**DIRECTIONS:**
Once you have read the data below, print all of it exactly.

**DATA TO USE:**
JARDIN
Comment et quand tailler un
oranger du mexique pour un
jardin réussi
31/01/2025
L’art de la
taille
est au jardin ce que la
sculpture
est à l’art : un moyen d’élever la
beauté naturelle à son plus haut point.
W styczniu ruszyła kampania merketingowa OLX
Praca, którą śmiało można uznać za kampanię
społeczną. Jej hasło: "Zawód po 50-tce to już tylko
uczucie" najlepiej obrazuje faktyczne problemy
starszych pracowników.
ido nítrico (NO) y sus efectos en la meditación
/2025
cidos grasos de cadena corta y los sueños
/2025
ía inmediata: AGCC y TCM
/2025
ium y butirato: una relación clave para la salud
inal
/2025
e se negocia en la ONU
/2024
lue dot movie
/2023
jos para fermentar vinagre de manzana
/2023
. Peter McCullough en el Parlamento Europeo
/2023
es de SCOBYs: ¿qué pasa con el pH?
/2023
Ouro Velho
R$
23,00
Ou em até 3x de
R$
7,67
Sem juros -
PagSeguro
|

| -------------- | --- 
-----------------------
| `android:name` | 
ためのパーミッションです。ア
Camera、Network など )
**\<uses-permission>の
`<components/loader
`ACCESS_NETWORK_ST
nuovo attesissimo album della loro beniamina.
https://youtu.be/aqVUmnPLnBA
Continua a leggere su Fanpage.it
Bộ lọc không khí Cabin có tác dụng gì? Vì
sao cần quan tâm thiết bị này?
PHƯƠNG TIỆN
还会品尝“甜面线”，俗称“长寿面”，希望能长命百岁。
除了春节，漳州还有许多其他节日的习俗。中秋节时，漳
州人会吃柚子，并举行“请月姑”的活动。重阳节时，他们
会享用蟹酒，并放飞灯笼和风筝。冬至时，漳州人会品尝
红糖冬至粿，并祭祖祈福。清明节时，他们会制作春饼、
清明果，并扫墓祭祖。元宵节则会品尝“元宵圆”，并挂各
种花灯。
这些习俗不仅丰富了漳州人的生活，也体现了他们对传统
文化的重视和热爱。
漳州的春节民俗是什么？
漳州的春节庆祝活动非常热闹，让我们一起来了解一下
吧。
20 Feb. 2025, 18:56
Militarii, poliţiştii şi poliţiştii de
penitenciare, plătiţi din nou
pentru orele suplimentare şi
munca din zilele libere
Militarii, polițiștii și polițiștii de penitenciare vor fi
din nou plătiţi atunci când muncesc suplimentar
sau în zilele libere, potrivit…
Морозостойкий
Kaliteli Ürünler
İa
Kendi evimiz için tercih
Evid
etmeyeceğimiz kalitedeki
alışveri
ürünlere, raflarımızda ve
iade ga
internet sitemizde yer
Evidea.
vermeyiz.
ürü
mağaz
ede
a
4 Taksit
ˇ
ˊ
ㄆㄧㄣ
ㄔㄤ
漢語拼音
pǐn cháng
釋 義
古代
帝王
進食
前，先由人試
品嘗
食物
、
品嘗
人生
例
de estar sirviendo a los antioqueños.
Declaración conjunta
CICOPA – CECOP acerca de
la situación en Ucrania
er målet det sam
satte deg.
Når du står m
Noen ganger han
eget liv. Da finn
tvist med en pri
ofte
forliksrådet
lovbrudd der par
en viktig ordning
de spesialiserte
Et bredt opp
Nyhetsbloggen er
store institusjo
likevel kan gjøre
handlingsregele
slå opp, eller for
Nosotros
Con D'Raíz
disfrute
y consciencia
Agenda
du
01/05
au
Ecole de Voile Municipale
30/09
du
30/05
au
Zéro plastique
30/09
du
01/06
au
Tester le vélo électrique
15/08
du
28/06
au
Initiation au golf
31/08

**TASK ANSWER:**
JARDIN
Comment et quand tailler un
oranger du mexique pour un
jardin réussi
31/01/2025
L’art de la
taille
est au jardin ce que la
sculpture
est à l’art : un moyen d’élever la
beauté naturelle à son plus haut point.
W styczniu ruszyła kampania merketingowa OLX
Praca, którą śmiało można uznać za kampanię
społeczną. Jej hasło: "Zawód po 50-tce to już tylko
uczucie" najlepiej obrazuje faktyczne problemy
starszych pracowników.
ido nítrico (NO) y sus efectos en la meditación
/2025
cidos grasos de cadena corta y los sueños
/2025
ía inmediata: AGCC y TCM
/2025
ium y butirato: una relación clave para la salud
inal
/2025
e se negocia en la ONU
/2024
lue dot movie
/2023
jos para fermentar vinagre de manzana
/2023
. Peter McCullough en el Parlamento Europeo
/2023
es de SCOBYs: ¿qué pasa con el pH?
/2023
Ouro Velho
R$
23,00
Ou em até 3x de
R$
7,67
Sem juros -
PagSeguro
|

| -------------- | --- 
-----------------------
| `android:name` | 
ためのパーミッションです。ア
Camera、Network など )
**\<uses-permission>の
`<components/loader
`ACCESS_NETWORK_ST
nuovo attesissimo album della loro beniamina.
https://youtu.be/aqVUmnPLnBA
Continua a leggere su Fanpage.it
Bộ lọc không khí Cabin có tác dụng gì? Vì
sao cần quan tâm thiết bị này?
PHƯƠNG TIỆN
还会品尝“甜面线”，俗称“长寿面”，希望能长命百岁。
除了春节，漳州还有许多其他节日的习俗。中秋节时，漳
州人会吃柚子，并举行“请月姑”的活动。重阳节时，他们
会享用蟹酒，并放飞灯笼和风筝。冬至时，漳州人会品尝
红糖冬至粿，并祭祖祈福。清明节时，他们会制作春饼、
清明果，并扫墓祭祖。元宵节则会品尝“元宵圆”，并挂各
种花灯。
这些习俗不仅丰富了漳州人的生活，也体现了他们对传统
文化的重视和热爱。
漳州的春节民俗是什么？
漳州的春节庆祝活动非常热闹，让我们一起来了解一下
吧。
20 Feb. 2025, 18:56
Militarii, poliţiştii şi poliţiştii de
penitenciare, plătiţi din nou
pentru orele suplimentare şi
munca din zilele libere
Militarii, polițiștii și polițiștii de penitenciare vor fi
din nou plătiţi atunci când muncesc suplimentar
sau în zilele libere, potrivit…
Морозостойкий
Kaliteli Ürünler
İa
Kendi evimiz için tercih
Evid
etmeyeceğimiz kalitedeki
alışveri
ürünlere, raflarımızda ve
iade ga
internet sitemizde yer
Evidea.
vermeyiz.
ürü
mağaz
ede
a
4 Taksit
ˇ
ˊ
ㄆㄧㄣ
ㄔㄤ
漢語拼音
pǐn cháng
釋 義
古代
帝王
進食
前，先由人試
品嘗
食物
、
品嘗
人生
例
de estar sirviendo a los antioqueños.
Declaración conjunta
CICOPA – CECOP acerca de
la situación en Ucrania
er målet det sam
satte deg.
Når du står m
Noen ganger han
eget liv. Da finn
tvist med en pri
ofte
forliksrådet
lovbrudd der par
en viktig ordning
de spesialiserte
Et bredt opp
Nyhetsbloggen er
store institusjo
likevel kan gjøre
handlingsregele
slå opp, eller for
Nosotros
Con D'Raíz
disfrute
y consciencia
Agenda
du
01/05
au
Ecole de Voile Municipale
30/09
du
30/05
au
Zéro plastique
30/09
du
01/06
au
Tester le vélo électrique
15/08
du
28/06
au
Initiation au golf
31/08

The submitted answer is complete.